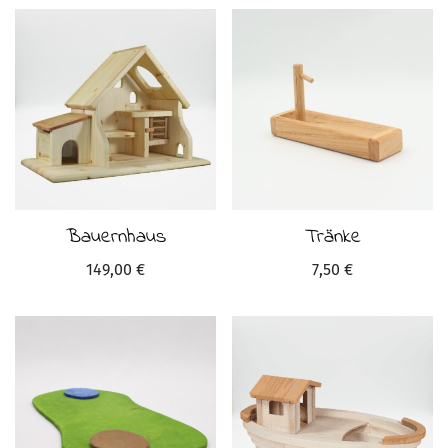
Bauernhaus
Tränke
149,00
€
7,50
€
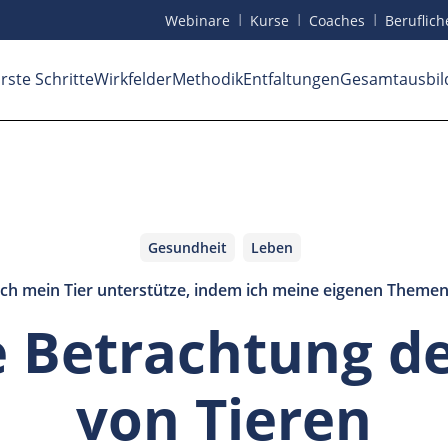
I
I
I
Webinare
Kurse
Coaches
Beruf
lic
rste Schritte
Wirkfelder
Methodik
Entfaltungen
Gesamtausbil
Gesundheit
Leben
ich mein Tier unterstütze, indem ich meine eigenen Themen
e Betrachtung d
von Tieren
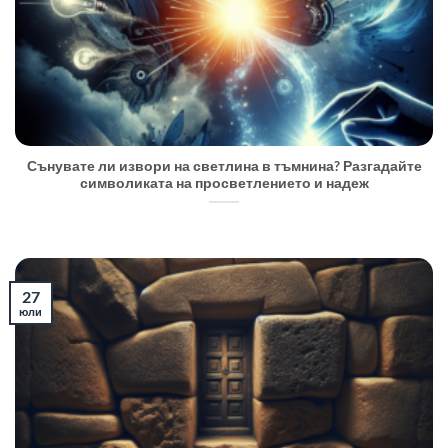
Сънувате ли извори на светлина в тъмнина? Разгадайте
символиката на просветлението и надеж
27
юли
● ● ● ●
> [TASK DESCRIPTION] Write out exactly the lines from the line that contains "ich mein Tier" through the end of the material, including both ends. No pictures belong in the copy.

> [RESULT BELOW]
ich mein Tier unterstütze, indem ich meine eigenen Themen
e Betrachtung d
von Tieren
Сънувате ли извори на светлина в тъмнина? Разгадайте
символиката на просветлението и надеж
27
юли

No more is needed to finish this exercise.